**Work order**
Please transcribe the data that follows exactly as given, leaving out every picture.

**Data supplied**
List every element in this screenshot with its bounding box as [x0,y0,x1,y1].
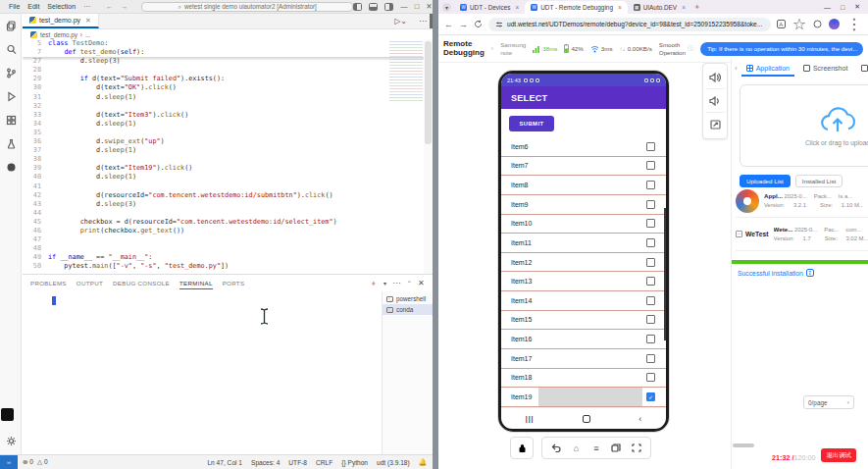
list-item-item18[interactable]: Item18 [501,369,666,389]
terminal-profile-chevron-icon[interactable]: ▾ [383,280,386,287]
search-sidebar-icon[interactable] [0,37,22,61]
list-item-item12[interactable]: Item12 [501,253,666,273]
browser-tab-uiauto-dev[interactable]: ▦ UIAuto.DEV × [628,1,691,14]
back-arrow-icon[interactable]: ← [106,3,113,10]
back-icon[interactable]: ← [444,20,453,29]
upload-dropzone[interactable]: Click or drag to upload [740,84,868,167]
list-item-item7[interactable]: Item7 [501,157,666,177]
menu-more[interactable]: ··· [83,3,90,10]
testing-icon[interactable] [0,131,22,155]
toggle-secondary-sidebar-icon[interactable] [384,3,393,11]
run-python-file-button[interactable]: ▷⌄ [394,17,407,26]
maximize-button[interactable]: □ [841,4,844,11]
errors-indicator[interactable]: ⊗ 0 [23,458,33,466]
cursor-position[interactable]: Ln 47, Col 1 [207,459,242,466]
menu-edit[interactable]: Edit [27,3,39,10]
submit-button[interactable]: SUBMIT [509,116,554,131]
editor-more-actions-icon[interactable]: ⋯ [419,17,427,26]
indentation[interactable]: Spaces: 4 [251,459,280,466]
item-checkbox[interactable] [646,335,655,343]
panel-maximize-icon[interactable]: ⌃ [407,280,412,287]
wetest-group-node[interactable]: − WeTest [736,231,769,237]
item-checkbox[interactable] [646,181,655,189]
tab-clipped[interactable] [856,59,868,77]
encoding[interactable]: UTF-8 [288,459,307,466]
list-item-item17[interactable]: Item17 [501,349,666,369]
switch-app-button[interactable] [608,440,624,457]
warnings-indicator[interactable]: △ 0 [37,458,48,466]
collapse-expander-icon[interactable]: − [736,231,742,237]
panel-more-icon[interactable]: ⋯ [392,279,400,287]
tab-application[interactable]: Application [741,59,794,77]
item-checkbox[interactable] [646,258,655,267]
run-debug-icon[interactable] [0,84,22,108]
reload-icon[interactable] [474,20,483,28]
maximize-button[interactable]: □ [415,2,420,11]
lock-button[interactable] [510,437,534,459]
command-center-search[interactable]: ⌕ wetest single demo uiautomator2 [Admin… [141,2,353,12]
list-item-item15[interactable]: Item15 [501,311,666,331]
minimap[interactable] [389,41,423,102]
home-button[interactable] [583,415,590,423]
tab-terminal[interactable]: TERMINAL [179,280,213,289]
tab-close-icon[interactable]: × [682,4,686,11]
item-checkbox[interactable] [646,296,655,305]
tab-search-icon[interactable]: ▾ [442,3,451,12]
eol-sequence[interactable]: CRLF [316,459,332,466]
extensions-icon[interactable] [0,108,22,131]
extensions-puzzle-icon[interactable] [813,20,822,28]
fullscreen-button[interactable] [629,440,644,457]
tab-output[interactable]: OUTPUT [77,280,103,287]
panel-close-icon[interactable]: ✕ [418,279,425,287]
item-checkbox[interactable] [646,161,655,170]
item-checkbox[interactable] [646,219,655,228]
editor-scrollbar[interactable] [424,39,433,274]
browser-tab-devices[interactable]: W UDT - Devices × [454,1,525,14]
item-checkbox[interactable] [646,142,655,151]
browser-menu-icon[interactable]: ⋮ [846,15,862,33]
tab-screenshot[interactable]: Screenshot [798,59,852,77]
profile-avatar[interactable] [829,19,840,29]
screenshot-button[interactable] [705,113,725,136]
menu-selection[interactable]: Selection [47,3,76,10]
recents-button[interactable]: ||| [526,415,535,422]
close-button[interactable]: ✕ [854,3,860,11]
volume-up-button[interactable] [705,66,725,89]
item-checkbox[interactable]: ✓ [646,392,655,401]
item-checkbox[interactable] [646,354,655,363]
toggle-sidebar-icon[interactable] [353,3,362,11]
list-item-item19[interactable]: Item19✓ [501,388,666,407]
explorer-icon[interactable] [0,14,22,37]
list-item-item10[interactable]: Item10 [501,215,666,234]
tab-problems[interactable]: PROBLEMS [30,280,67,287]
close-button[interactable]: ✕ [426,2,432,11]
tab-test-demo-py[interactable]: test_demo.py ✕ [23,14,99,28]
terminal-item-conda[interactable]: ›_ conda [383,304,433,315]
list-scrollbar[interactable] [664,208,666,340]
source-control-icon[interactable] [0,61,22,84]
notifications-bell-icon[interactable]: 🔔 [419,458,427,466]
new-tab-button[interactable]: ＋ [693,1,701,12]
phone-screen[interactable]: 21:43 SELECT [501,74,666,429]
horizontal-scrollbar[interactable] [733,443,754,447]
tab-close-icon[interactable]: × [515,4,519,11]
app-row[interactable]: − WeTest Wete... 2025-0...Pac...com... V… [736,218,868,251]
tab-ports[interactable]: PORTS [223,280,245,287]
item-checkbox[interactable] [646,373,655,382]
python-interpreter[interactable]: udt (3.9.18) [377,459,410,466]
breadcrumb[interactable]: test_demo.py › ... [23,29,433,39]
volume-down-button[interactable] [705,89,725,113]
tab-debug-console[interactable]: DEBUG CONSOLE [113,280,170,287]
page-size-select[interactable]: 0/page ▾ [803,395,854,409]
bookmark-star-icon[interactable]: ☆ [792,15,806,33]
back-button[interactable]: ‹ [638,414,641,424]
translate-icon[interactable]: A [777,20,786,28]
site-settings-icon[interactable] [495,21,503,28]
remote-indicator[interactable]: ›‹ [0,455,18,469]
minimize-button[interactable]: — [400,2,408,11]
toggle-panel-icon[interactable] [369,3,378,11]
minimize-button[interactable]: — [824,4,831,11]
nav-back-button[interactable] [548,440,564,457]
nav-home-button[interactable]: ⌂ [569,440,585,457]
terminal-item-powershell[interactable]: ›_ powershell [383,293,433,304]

**Answer to this exercise**
List every element in this screenshot with its bounding box as [x0,y0,x1,y1].
list-item-item18[interactable]: Item18 [501,369,666,389]
terminal-profile-chevron-icon[interactable]: ▾ [383,280,386,287]
search-sidebar-icon[interactable] [0,37,22,61]
list-item-item12[interactable]: Item12 [501,253,666,273]
browser-tab-uiauto-dev[interactable]: ▦ UIAuto.DEV × [628,1,691,14]
back-arrow-icon[interactable]: ← [106,3,113,10]
back-icon[interactable]: ← [444,20,453,29]
upload-dropzone[interactable]: Click or drag to upload [740,84,868,167]
list-item-item7[interactable]: Item7 [501,157,666,177]
menu-more[interactable]: ··· [83,3,90,10]
testing-icon[interactable] [0,131,22,155]
toggle-secondary-sidebar-icon[interactable] [384,3,393,11]
run-python-file-button[interactable]: ▷⌄ [394,17,407,26]
maximize-button[interactable]: □ [841,4,844,11]
errors-indicator[interactable]: ⊗ 0 [23,458,33,466]
cursor-position[interactable]: Ln 47, Col 1 [207,459,242,466]
menu-edit[interactable]: Edit [27,3,39,10]
submit-button[interactable]: SUBMIT [509,116,554,131]
editor-more-actions-icon[interactable]: ⋯ [419,17,427,26]
indentation[interactable]: Spaces: 4 [251,459,280,466]
item-checkbox[interactable] [646,335,655,343]
panel-maximize-icon[interactable]: ⌃ [407,280,412,287]
wetest-group-node[interactable]: − WeTest [736,231,769,237]
item-checkbox[interactable] [646,181,655,189]
tab-clipped[interactable] [856,59,868,77]
encoding[interactable]: UTF-8 [288,459,307,466]
list-item-item17[interactable]: Item17 [501,349,666,369]
switch-app-button[interactable] [608,440,624,457]
warnings-indicator[interactable]: △ 0 [37,458,48,466]
collapse-expander-icon[interactable]: − [736,231,742,237]
panel-more-icon[interactable]: ⋯ [392,279,400,287]
tab-application[interactable]: Application [741,59,794,77]
item-checkbox[interactable] [646,258,655,267]
run-debug-icon[interactable] [0,84,22,108]
reload-icon[interactable] [474,20,483,28]
maximize-button[interactable]: □ [415,2,420,11]
lock-button[interactable] [510,437,534,459]
command-center-search[interactable]: ⌕ wetest single demo uiautomator2 [Admin… [141,2,353,12]
list-item-item15[interactable]: Item15 [501,311,666,331]
minimap[interactable] [389,41,423,102]
home-button[interactable] [583,415,590,423]
tab-terminal[interactable]: TERMINAL [179,280,213,289]
tab-close-icon[interactable]: × [682,4,686,11]
item-checkbox[interactable] [646,296,655,305]
tab-search-icon[interactable]: ▾ [442,3,451,12]
eol-sequence[interactable]: CRLF [316,459,332,466]
extensions-icon[interactable] [0,108,22,131]
extensions-puzzle-icon[interactable] [813,20,822,28]
fullscreen-button[interactable] [629,440,644,457]
tab-output[interactable]: OUTPUT [77,280,103,287]
panel-close-icon[interactable]: ✕ [418,279,425,287]
item-checkbox[interactable] [646,161,655,170]
item-checkbox[interactable] [646,219,655,228]
editor-scrollbar[interactable] [424,39,433,274]
browser-tab-devices[interactable]: W UDT - Devices × [454,1,525,14]
item-checkbox[interactable] [646,142,655,151]
browser-menu-icon[interactable]: ⋮ [846,15,862,33]
tab-screenshot[interactable]: Screenshot [798,59,852,77]
profile-avatar[interactable] [829,19,840,29]
screenshot-button[interactable] [705,113,725,136]
menu-selection[interactable]: Selection [47,3,76,10]
recents-button[interactable]: ||| [526,415,535,422]
close-button[interactable]: ✕ [854,3,860,11]
volume-up-button[interactable] [705,66,725,89]
item-checkbox[interactable]: ✓ [646,392,655,401]
item-checkbox[interactable] [646,354,655,363]
toggle-sidebar-icon[interactable] [353,3,362,11]
list-item-item19[interactable]: Item19✓ [501,388,666,407]
explorer-icon[interactable] [0,14,22,37]
list-item-item10[interactable]: Item10 [501,215,666,234]
tab-problems[interactable]: PROBLEMS [30,280,67,287]
close-button[interactable]: ✕ [426,2,432,11]
tab-test-demo-py[interactable]: test_demo.py ✕ [23,14,99,28]
terminal-item-conda[interactable]: ›_ conda [383,304,433,315]
list-scrollbar[interactable] [664,208,666,340]
source-control-icon[interactable] [0,61,22,84]
notifications-bell-icon[interactable]: 🔔 [419,458,427,466]
new-tab-button[interactable]: ＋ [693,1,701,12]
phone-screen[interactable]: 21:43 SELECT [501,74,666,429]
horizontal-scrollbar[interactable] [733,443,754,447]
tab-close-icon[interactable]: × [515,4,519,11]
app-row[interactable]: − WeTest Wete... 2025-0...Pac...com... V… [736,218,868,251]
tab-ports[interactable]: PORTS [223,280,245,287]
item-checkbox[interactable] [646,373,655,382]
python-interpreter[interactable]: udt (3.9.18) [377,459,410,466]
breadcrumb[interactable]: test_demo.py › ... [23,29,433,39]
volume-down-button[interactable] [705,89,725,113]
tab-debug-console[interactable]: DEBUG CONSOLE [113,280,170,287]
page-size-select[interactable]: 0/page ▾ [803,395,854,409]
bookmark-star-icon[interactable]: ☆ [792,15,806,33]
back-button[interactable]: ‹ [638,414,641,424]
translate-icon[interactable]: A [777,20,786,28]
site-settings-icon[interactable] [495,21,503,28]
remote-indicator[interactable]: ›‹ [0,455,18,469]
minimize-button[interactable]: — [400,2,408,11]
toggle-panel-icon[interactable] [369,3,378,11]
minimize-button[interactable]: — [824,4,831,11]
nav-back-button[interactable] [548,440,564,457]
nav-home-button[interactable]: ⌂ [569,440,585,457]
terminal-item-powershell[interactable]: ›_ powershell [383,293,433,304]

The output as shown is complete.